One's personality is both a composition and reflection, but if I have to choose one of them, I will choose reflection as the "self" is more important to me than "me". One's composition may change, walking across the cultural landscapes and climbing the social ladder but one's self is tied to one's reflections. The fun part is that reflections are not bound to "Time-Space" barriers ( it is not time-space) and respective mental constructs, which have grown so thick over ages, that they had reduced the image of humans to Sisyphus, rolling different sizes of boulders on hills of different heights.… As the name of this Blog indicates, knols are my perspectives on topics of interests, sweet/bitter experiences or just doodling :)

Saturday, January 20, 2018

End of History: A Class-One Student's Perspective

Each time we rethink a memory, we stretch it a bit. The following memories were some realizations that since have been stretched several times:

Realization 1:

At the new school, I rapidly excelled in drawings which were the combinations of basic geometric shapes. First I learned to draw a mountain (Isosceles triangles in a row), a sun (yellow circle), then, a house in the front of the mountain, a man next to house, a car on a line (road) and tree at the end of road and a pond in front of house (just rough blue coloring of the bottom half of the page). Once I mastered this drawing, I thought there was nothing to add to the drawing. For me, it the End of History (Francis Fukuyama's hypothesis that the current system is the best that humanity could achieve. Since I thought, I had mastered the art and there was no further room for improvement, it was my "the end of history").  I didn't miss any chance of expressing my view of "The End of History". I filled pages of my notebooks, blank spaces of my books (Although, it was tolerated but occasionally I get punished for them), drew on walls and streets with charcoal (a bakery was part of our house, so plenty of charcoal) and went to classes during recess in search of chalks and clean blackboards to draw. 

I was very content with my mastery.
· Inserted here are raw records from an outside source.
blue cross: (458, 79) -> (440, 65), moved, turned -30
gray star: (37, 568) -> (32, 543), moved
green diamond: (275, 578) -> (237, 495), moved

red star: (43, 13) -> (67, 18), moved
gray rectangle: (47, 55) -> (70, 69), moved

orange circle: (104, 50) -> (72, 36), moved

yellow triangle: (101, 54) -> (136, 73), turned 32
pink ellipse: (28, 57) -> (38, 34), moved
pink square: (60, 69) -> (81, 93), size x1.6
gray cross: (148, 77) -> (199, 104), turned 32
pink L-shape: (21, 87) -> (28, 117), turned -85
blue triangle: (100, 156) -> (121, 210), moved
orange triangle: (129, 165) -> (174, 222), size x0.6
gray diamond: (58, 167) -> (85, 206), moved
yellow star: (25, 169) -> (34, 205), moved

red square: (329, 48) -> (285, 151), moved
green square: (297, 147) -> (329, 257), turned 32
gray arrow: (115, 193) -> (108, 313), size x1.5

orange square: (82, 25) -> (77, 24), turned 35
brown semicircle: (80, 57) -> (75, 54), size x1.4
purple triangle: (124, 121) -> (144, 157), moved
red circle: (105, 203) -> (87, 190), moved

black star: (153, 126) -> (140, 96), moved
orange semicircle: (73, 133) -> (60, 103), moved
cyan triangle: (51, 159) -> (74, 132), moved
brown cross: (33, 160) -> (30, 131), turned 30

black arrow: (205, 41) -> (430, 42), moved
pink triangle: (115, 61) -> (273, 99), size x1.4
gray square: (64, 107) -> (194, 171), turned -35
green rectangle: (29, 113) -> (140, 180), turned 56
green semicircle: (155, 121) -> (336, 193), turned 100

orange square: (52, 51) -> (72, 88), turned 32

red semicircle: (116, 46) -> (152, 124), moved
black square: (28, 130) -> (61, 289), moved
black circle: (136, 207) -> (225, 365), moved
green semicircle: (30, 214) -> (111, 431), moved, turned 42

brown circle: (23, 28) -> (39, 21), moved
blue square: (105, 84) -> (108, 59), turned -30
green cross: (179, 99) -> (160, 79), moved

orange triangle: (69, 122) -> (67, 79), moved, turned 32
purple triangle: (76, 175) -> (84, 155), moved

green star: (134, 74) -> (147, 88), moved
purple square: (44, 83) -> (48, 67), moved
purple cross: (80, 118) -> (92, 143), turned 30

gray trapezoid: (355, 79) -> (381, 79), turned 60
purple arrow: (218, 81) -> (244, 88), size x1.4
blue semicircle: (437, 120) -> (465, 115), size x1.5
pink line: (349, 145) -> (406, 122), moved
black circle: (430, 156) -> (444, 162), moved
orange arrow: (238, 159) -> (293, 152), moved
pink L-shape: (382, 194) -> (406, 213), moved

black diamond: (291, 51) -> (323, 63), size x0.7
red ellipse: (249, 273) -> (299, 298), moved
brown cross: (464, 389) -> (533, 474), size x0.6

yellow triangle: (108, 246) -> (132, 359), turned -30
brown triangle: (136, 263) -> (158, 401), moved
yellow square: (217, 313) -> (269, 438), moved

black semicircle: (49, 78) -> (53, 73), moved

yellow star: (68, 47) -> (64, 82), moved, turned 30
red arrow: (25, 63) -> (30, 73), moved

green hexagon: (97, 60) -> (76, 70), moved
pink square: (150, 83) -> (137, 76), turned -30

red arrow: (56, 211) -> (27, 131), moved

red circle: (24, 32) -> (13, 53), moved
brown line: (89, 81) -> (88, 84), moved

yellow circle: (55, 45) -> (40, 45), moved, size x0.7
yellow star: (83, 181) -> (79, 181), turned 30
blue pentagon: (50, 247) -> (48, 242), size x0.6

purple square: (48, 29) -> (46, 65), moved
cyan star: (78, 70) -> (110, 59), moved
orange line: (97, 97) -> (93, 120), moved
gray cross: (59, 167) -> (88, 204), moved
For first two years of my schooling, I struggled to learn alphabets and numbers (and that my impatient parents were very disappointed with my inability to learn and kept asking for pieces of advice from anyone who had to offer a solution) and in a new school (which was recommended by my father's friend), I learned reading, writing and drawing effortlessly. My father didn't mind it much but my mother didn't appreciate blackened dresses and hands. I kept drawing on everything. My view of the world had stopped with those limited number of objects and I couldn't see any possibility of improving upon it. But that didn't affect my enthusiasm for expressing myself.

THEN,

Realization 2: my youngest maternal uncle visited us after their Iran tour. He was a couple of years older than me and taught me to draw tulips (for the memory of the fallen soldiers), tanks, fighter jets, and helicopters. I had never seen tulips and helicopters before. The only tank and the fighter jet that I had seen were the ones that were parked in the parks of the cantonment area which appeared to me as oversized toys. It was the first time I heard about Iran-Iraq war and that people died in the wars. It dawned on me as I learn to draw new objects, I start seeing the same object anew. There was no "the end of history" moment. It was just a temporary satisfaction with the level of the mastery (So was the case with Fukuyama's hypothesis).

THEN,

Realization 3: I learned from the discussion of adults in the bakery that if Pakistan and India went to another war, India could drop an atomic bomb and we all could die in a blink of an eye (Pakistan was not a nuclear state at the time). I had no idea what an atomic bomb is but the idea everything could vanish in a blink of eyes, terrified me. I received pocket money in the morning and during the day, I kept looking my father and anytime I spotted my father or my grand-maternal-uncle, I taxed them. Each time,  received additional money, I was in heaven. The list of the objects that I could draw was growing and I started reading story booklets. In addition to group plays, these additional pleasures made the world too sweet and I definitely didn't want it to end in blank of eyes. But I couldn't unlearn that cursed knowledge that our world could end.

Probably, humanity survives a nuclear winter but there will be real THE END OF HISTORY for many cultures, societies, ethnicities and countless species of organisms.